开源日报 每天推荐一个 GitHub 优质开源项目和一篇精选英文科技或编程文章原文,坚持阅读《开源日报》,保持每日学习的好习惯。
今日推荐开源项目:《小插件 notifications-preview-github》
今日推荐英文原文:《The Future of Data Science, Data Engineering, and Tech》
开源日报第981期:《小插件 notifications-preview-github》
今日推荐开源项目:《小插件 notifications-preview-github》传送门:项目链接
推荐理由:一个网页扩展程序,能够预览 github 网页右上角的 notifications 消息,而不用跳转。
今日推荐英文原文:《The Future of Data Science, Data Engineering, and Tech》作者:SeattleDataGuy

The Future of Data Science, Data Engineering, and Tech

6 experts’ views on tech in 2021

As 2020 comes to a close, we wanted to take a moment to reflect on all the changes in technology as well as look to see where things are going.

Whether you are looking at startups and their IPOs, improvements in technology, or you paid attention to Amazon re:Invent, we saw a year filled with companies continuing to try to push boundaries.

A personal favorite announcement from 2020 was AWS’s SageMaker Data Wrangler that is designed to speed up data preparation for machine learning and AI applications. This seems like a great move towards having more fluid machine learning pipelines that will hopefully further make machine learning more accessible to companies not focused on tech.

But 2020 is ending, so we asked people from various parts of the tech world to provide their insights into what they were looking forward to in 2021 — whether that be new startups, technologies, or best practices.
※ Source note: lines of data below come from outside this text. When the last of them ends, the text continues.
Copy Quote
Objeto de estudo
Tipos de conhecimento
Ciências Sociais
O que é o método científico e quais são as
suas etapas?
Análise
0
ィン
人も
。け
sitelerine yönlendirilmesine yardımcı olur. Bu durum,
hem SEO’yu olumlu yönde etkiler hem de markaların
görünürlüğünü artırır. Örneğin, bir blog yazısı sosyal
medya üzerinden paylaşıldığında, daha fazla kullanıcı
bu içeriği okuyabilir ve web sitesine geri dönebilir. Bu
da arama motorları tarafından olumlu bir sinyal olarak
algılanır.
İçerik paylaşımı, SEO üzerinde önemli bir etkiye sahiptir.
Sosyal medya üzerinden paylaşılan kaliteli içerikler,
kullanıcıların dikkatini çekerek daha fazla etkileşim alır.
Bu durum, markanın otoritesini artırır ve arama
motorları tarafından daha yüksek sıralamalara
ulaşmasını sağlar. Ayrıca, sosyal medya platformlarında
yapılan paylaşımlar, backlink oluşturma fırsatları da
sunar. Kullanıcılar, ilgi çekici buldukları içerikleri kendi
Let’s see what they had to say.

1. Sam Cannon, Facebook, Data Scientist

I feel like natural language processing (NLP) is currently moving at an unfathomable pace, which is simultaneously exciting and frustrating. Once I have established a decent pipeline for text classification or distributed word representation clustering, a new model comes out that outperforms what I was using yesterday.

That being said, I am super excited about the direction that NLP is taking — particularly with respect to open source solutions for complicated NLP tasks. One of my favorite companies in this space, and my personal barometer of open source, state-of-the-art NLP, is Hugging Face. Hugging Face is following a creed of “solv[ing] NLP” through democratizing complex NLP models and tasks that would normally be impossible for many individuals to utilize due to the lack of computational power or expertise.
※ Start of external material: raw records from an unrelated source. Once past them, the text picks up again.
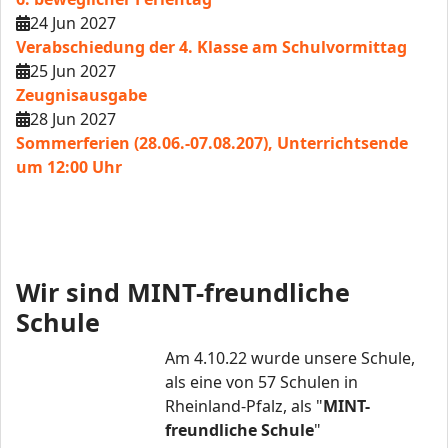
24 Jun 2027
Verabschiedung der 4. Klasse am Schulvormittag
25 Jun 2027
Zeugnisausgabe
28 Jun 2027
Sommerferien (28.06.-07.08.207), Unterrichtsende
um 12:00 Uhr
Wir sind MINT-freundliche
Schule
Am 4.10.22 wurde unsere Schule,
als eine von 57 Schulen in
Rheinland-Pfalz, als "
MINT-
freundliche Schule
"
They already offer simple sentiment analysis solutions that require minimal user input. Building on that, I think 2021 will usher in a wave of pre-packaged SOTA NLP models that can be used with one line of code. While it is impossible to forecast what will truly be accomplished in this space in 2021, I believe that, at the very least, out-of-the-box NLP models will allow more people to gain insights from their natural language data than ever before — and that is what I am most looking forward to in our field in 2021.
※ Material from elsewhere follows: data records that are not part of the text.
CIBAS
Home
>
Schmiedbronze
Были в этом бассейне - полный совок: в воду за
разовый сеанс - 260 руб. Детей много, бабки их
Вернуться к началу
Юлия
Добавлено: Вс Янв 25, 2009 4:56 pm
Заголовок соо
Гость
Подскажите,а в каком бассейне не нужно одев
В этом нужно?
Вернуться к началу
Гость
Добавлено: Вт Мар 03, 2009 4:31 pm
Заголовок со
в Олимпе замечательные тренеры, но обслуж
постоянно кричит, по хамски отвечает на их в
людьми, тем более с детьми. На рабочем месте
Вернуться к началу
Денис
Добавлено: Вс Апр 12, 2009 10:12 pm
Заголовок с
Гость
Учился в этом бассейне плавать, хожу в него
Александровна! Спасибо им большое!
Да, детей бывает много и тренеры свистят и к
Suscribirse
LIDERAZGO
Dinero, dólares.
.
2. Catherine Tao, The Data Standard, Data Scientist

I am excited to see how cloud computing will be innovated in the tech space for 2021. As of now, the cloud is a space for a company’s data to be stored. There have been some challenges with this, such as scalability, efficiency, data streams, and more.

I want to see how cloud computing can be improved in order to balance some of these major issues that tech businesses are facing. Many companies are struggling with how to bring AI into their businesses, and this results in certain companies falling behind in the tech industry. By innovating cloud computing, more companies should be able to implement artificial intelligence at their companies and deploy projects/products at a more productive level.

3. Riley Kinser, Terrain, Head of Product

Looking into 2021 (hopefully a much brighter year for commercial real estate!), my primary focus is to become an expert on both new and established tools for mapping geographic data. One of my primary roadmap objectives is to translate our insights at Terrain into maps that are easy to interpret for our end-users.

A lot of the examples in the industry today are done using ArcGIS, which is an older but well-established tool for mapping data. I believe better tools may be out there, which presents an opportunity to provide our clients with a new take on an old classic. Two of the tools I’m interested in exploring are open source projects developed by Uber: H3 and kepler.gl. One of the main advantages to H3 that I see is the ability to subdivide the world into hexagons of varying sizes depending on zoom.

This solves one of the early problems we identified, which is that different users like to take different perspectives on the boundaries of neighborhoods, submarkets, or cities within a metro area. This also better enables us to develop maps internationally where data around boundaries can be harder to obtain.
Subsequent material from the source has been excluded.